Photo by  Don Johnson . CC BY NC 2.0

Photo by Don Johnson . CC BY NC 2.0

  • With eight domestic cable network channels, EPSN produces more than 30,000 hours of live event programming a year.
  • According to SeatGeek, the average cost for a World Series ticket in Kansas City will run about $1500, not including a hot dog and Coke.
  • A study done by Challenger, Gray & Christmas (2014) estimates that 18.3 million employees play fantasy football on the job each week, costing employers up to $13.4 billion a season.

We have paid the culture of sports the ultimate compliment – we study it, we talk about it, we give some of our treasures to it, and we too often imitate it. Personally, I have spent countless hours engaged in the culture of sport. From little league baseball to college golf, from coaching three teams per year as a middle school teacher to chasing my own kids around the youth soccer fields, I am very aware of the culture of sport. But being athletically aware is different from being athletically responsible. If I really want my life, my whole life to matter because of the Gospel, how do sports and athletics fit?

Two questions need be asked…repeatedly. First, how are we (or how is my school) being transformed by the culture of sports and athletics? Another way to ask this same question might come from applying Jamie Smith’s liturgy of the mall analogy to sports.1 Are the liturgies of sports fostering habits and practices that are “unjust, so it does everything it can to prevent us from asking such questions. Don’t ask; don’t tell; just consume.”2 Or, do the liturgies of sports foster habits and practices that are just, behaviors that celebrate being created in God’s image and the incredible physical gifts that are given to us as humans in order to give glory back to the Creator?
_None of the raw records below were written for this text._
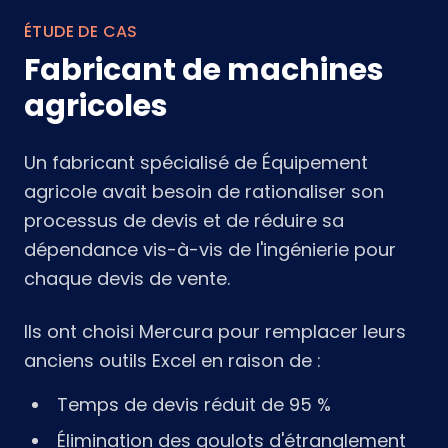
ÉTUDE DE CAS
Fabricant de machines
agricoles
Un fabricant spécialisé de Équipement
agricole avait besoin de rationaliser son
processus de devis et de réduire sa
dépendance vis-à-vis de l'ingénierie pour
chaque devis de vente.
Ils ont choisi Mercura pour remplacer leurs
anciens outils Excel en raison de :
Temps de devis réduit de 95 %
Élimination des goulots d'étranglement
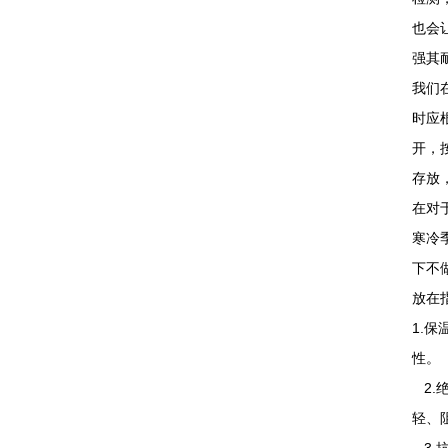
也会
强其
我们
时应
开，
存放
在对
寒冷
下不
放在
1.
性。
2.
轻、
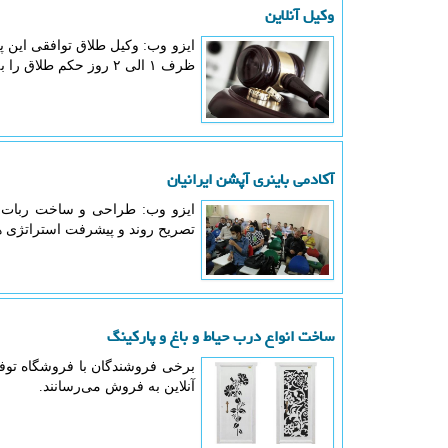
وكیل آنلاین
ایزو وب: وكیل طلاق توافقی این 
ظرف ۱ الی ۲ روز حكم طلاق را به شما بدهد.
آكادمی باینری آپشن ایرانیان
ایزو وب: طراحی و ساخت ربات تست
تصریح روند و پیشرفت استراتژی ه
ساخت انواع درب حیاط و باغ و پاركینگ
برخی فروشندگان با فروشگاه توف
آنلاین به فروش می‌رسانند.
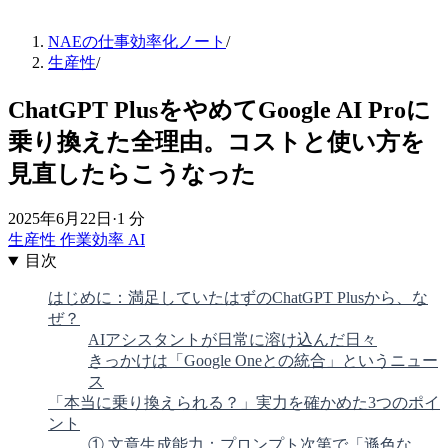
NAEの仕事効率化ノート
/
生産性
/
ChatGPT PlusをやめてGoogle AI Proに
乗り換えた全理由。コストと使い方を
見直したらこうなった
2025年6月22日
·
1 分
生産性
作業効率
AI
目次
はじめに：満足していたはずのChatGPT Plusから、な
ぜ？
AIアシスタントが日常に溶け込んだ日々
きっかけは「Google Oneとの統合」というニュー
ス
「本当に乗り換えられる？」実力を確かめた3つのポイ
ント
① 文章生成能力：プロンプト次第で「遜色な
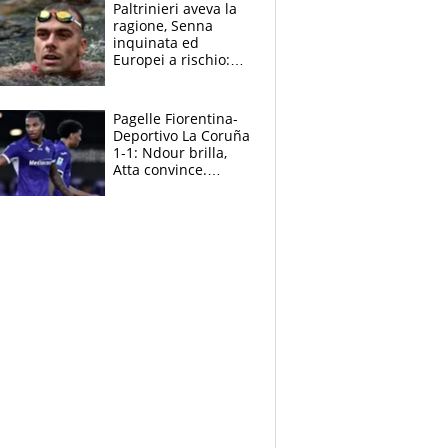
Paltrinieri aveva la
ragione, Senna
inquinata ed
Europei a rischio:
allenamenti fermi,
cosa succede
adesso
Pagelle Fiorentina-
Deportivo La Coruña
1-1: Ndour brilla,
Atta convince.
Pongracic rovina
tutto nel finale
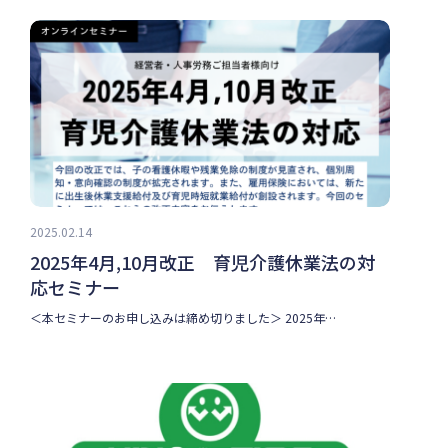
2025.02.14
2025年4月,10月改正 育児介護休業法の対
応セミナー
＜本セミナーのお申し込みは締め切りました＞ 2025年…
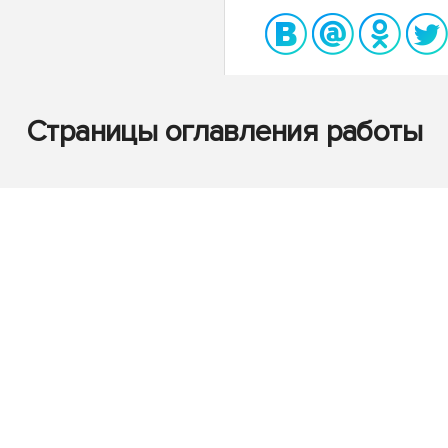
Страницы оглавления работы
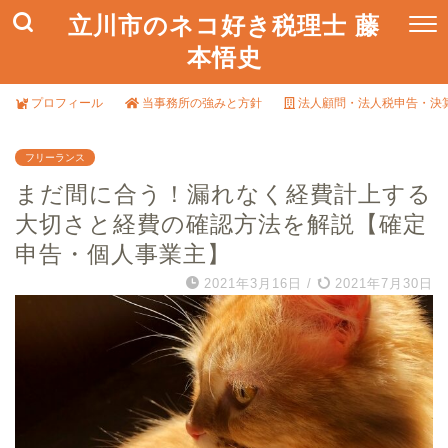
立川市のネコ好き税理士 藤
本悟史
プロフィール
当事務所の強みと方針
法人顧問・法人税申告・決
フリーランス
まだ間に合う！漏れなく経費計上する
大切さと経費の確認方法を解説【確定
申告・個人事業主】
2021年3月16日
/
2021年7月30日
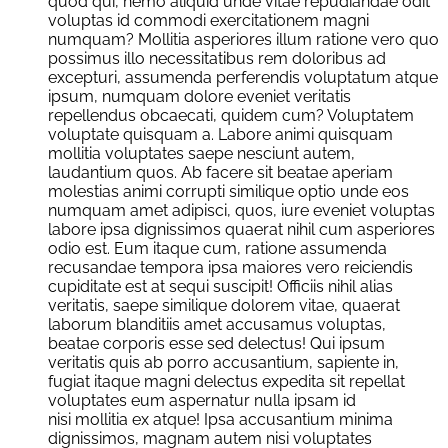
quod qui, nemo aliquid unde vitae repudiandae odit
voluptas id commodi exercitationem magni
numquam? Mollitia asperiores illum ratione vero quo
possimus illo necessitatibus rem doloribus ad
excepturi, assumenda perferendis voluptatum atque
ipsum, numquam dolore eveniet veritatis
repellendus obcaecati, quidem cum? Voluptatem
voluptate quisquam a. Labore animi quisquam
mollitia voluptates saepe nesciunt autem,
laudantium quos. Ab facere sit beatae aperiam
molestias animi corrupti similique optio unde eos
numquam amet adipisci, quos, iure eveniet voluptas
labore ipsa dignissimos quaerat nihil cum asperiores
odio est. Eum itaque cum, ratione assumenda
recusandae tempora ipsa maiores vero reiciendis
cupiditate est at sequi suscipit! Officiis nihil alias
veritatis, saepe similique dolorem vitae, quaerat
laborum blanditiis amet accusamus voluptas,
beatae corporis esse sed delectus! Qui ipsum
veritatis quis ab porro accusantium, sapiente in,
fugiat itaque magni delectus expedita sit repellat
voluptates eum aspernatur nulla ipsam id
nisi mollitia ex atque! Ipsa accusantium minima
dignissimos, magnam autem nisi voluptates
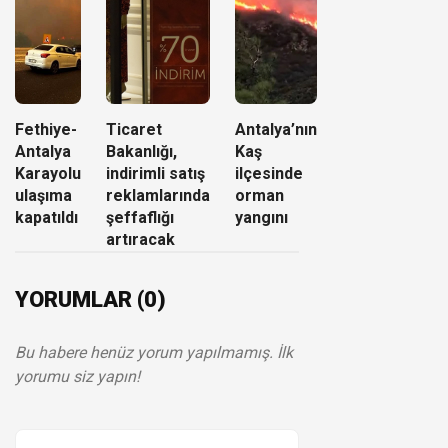
Fethiye-
Ticaret
Antalya’nın
Antalya
Bakanlığı,
Kaş
Karayolu
indirimli satış
ilçesinde
ulaşıma
reklamlarında
orman
kapatıldı
şeffaflığı
yangını
artıracak
YORUMLAR (0)
Bu habere henüz yorum yapılmamış. İlk
yorumu siz yapın!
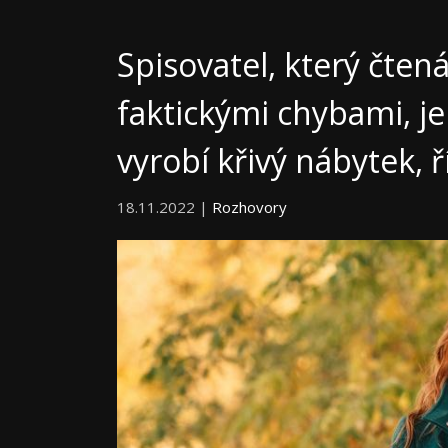
Spisovatel, který čten
faktickými chybami, je
vyrobí křivý nábytek, 
18.11.2022 |
Rozhovory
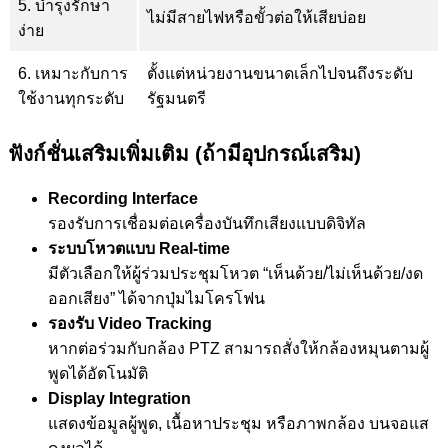
5. บำรุงรักษา
ไม่มีสายไฟหรือขั้วต่อให้เสียบ่อย
ง่าย
6. เหมาะกับการ
ตั้งแต่หน่วยงานขนาดเล็กไปจนถึงระดับ
ใช้งานทุกระดับ
รัฐมนตรี
ฟังก์ชั่นเสริมเพิ่มเติม (ถ้ามีอุปกรณ์เสริม)
Recording Interface
รองรับการเชื่อมต่อเครื่องบันทึกเสียงแบบดิจิทัล
ระบบโหวตแบบ
Real-time
มีตัวเลือกให้ผู้ร่วมประชุมโหวต “เห็นด้วย/ไม่เห็นด้วย/งด
ออกเสียง” ได้จากปุ่มไมโครโฟน
รองรับ
Video Tracking
หากต่อร่วมกับกล้อง PTZ สามารถสั่งให้กล้องหมุนตามผู้
พูดได้อัตโนมัติ
Display Integration
แสดงข้อมูลผู้พูด, เนื้อหาประชุม หรือภาพกล้อง บนจอแส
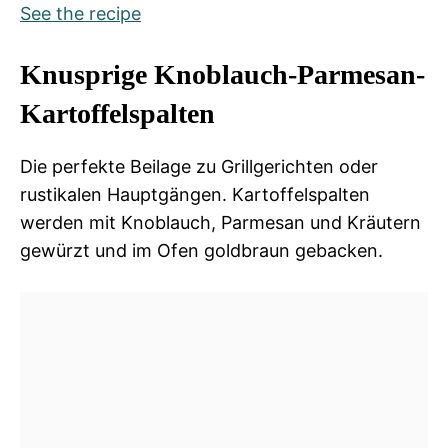
See the recipe
Knusprige Knoblauch-Parmesan-
Kartoffelspalten
Die perfekte Beilage zu Grillgerichten oder
rustikalen Hauptgängen. Kartoffelspalten
werden mit Knoblauch, Parmesan und Kräutern
gewürzt und im Ofen goldbraun gebacken.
Second question, what are we doing as culture creators in the arena of of sports and athletics? Are we taking what we have been given and creating a culture or are we participating in the one that has been created for us? An N.T. Wright quote might be helpful if you decide to engage in this discussion. “We honor and celebrate our complexity and our simplicity by continually doing five things. We tell stories. We act out rituals. We create beauty. We work in community. We think out beliefs.” Do we tell the stories of athletics that promote the flourishing of the kingdom or is it simply a win-loss record? Are the rituals that find their way into our gymnasiums bringing honor to the sport, our team, and our opponent or do they demean the other team and its fans? Can we appreciate beauty in performance, even if it from someone on the opposing side of the court? As an athletic community, are we showing hospitality to all and fostering discipleship amongst our athletes? And finally, if someone watched a practice or observed one of us in the stands, could they peel back our behaviors to identify our beliefs?

The NFL Network actually has it right…Together We Make Football.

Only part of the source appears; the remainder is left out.